The scandal of the Downing Street Christmas parties, and revelations that lying about breaking lockdown has become obligatory for those working in the highest offices of the land, is just the latest salient example, and by no means the most important one. 

Greed and deception have spread across politics like a virus, and the exponential spread of the Johnson variant will be a case study in the history books. 

We take no pleasure in being proved right but, along with the dire diagnosis of our ills, comes the possibility of remedy. This is not about having a shambolic, selfish and incompetent Prime Minister – it’s a wider pathology, that should now focus on all the interests and institutional failures that enabled and amplified him. 

There are grounds to hope that – by providing the public with true information about their rulers – good journalism can shine a light in this dark time. Investigative reporting, whether of corrupt Government contracts or incompetence in office, has already led to the departure of senior ministers.

Public opposition – whether in the form of protest, non-compliance or support for members of the England Euro 2020 football team against a welter of right-wing racist attacks – has helped reverse the concerted ‘culture war’ launched by the Government and its media outriders at the start of 2021. Who would have thought, at the beginning of the year, that the leading figure for the new TV channel GB News and its ‘war against woke’ would soon be publicly decrying its bias and lack of principles? 

Meanwhile, the coalition that created the Conservatives’ electoral majority is already beginning to fracture, and its fragility becomes more apparent every day. It was hard to imagine this time last year that the Prime Minister’s former chief advisor would provide some of the most important evidence of his callous mishandling of the Coronavirus crisis – yet it has happened. 

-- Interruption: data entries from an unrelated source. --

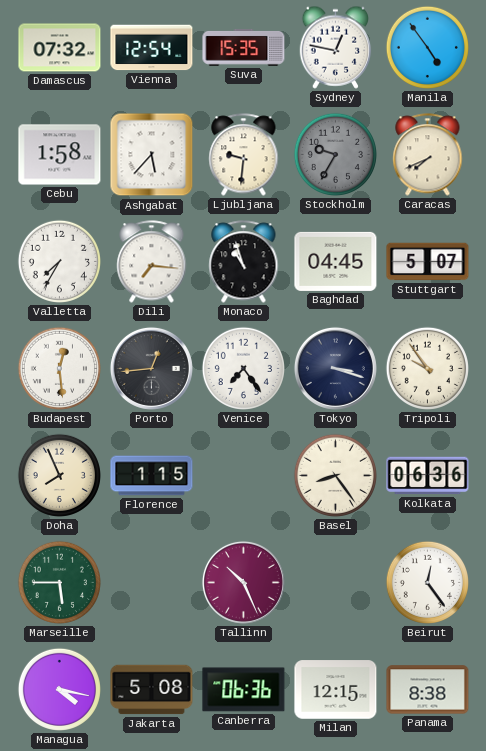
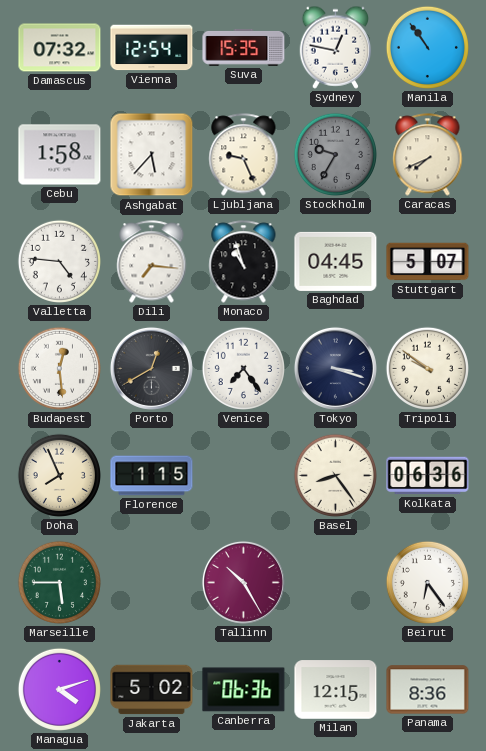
Manila: 4:54 -> 10:54
Ljubljana: 9:31 -> 9:26
Valletta: 7:35 -> 4:46
Porto: 12:44 -> 12:40
Tripoli: 9:54 -> 9:51
Tallinn: 10:26 -> 10:25
Beirut: 12:24 -> 6:24
Managua: 4:17 -> 4:12
Jakarta: 5:08 -> 5:02
Panama: 8:38 -> 8:36
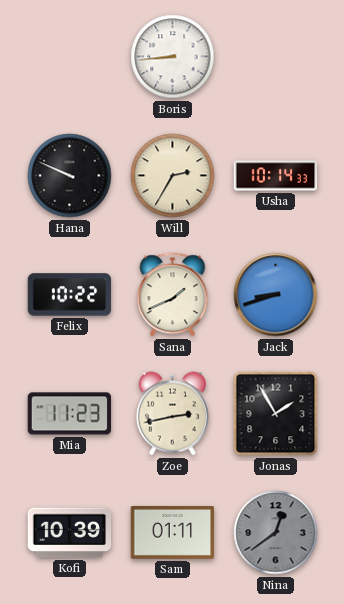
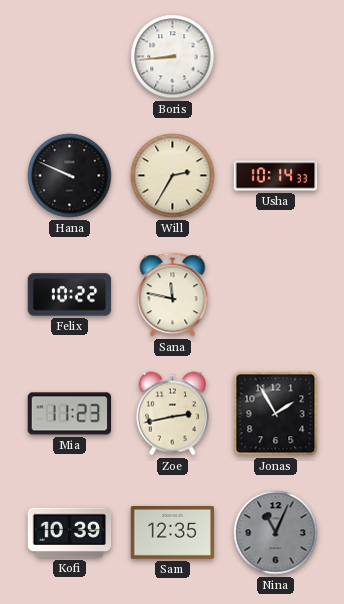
Sana: 1:41 -> 11:47
Jack: 8:42 -> none
Sam: 01:11 -> 12:35
Nina: 12:39 -> 11:04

But we must not be deceived. Boris Johnson may or may not survive the next year, but the forces behind him remain in place. Over the past decade, the Conservative Party has switched leaders prior to a general election – and from David Cameron, through Theresa May to Boris Johnson – each internal replacement has become more extreme.

Byline Times’ mission for 2022 is to ensure that this doesn’t happen again, and to expose both the constitutional shortcomings, institutional weaknesses and national culture that enabled the current malaise, whether the fault lies in the system or in ourselves.  

In the meantime, I would like to extend a genuine heartfelt thanks to all of our subscribers and readers for your continued support and wish you all a Merry Christmas and Happy New Year. As our editor Hardeep Matharu often says, you’ve been a fellowship in dark times.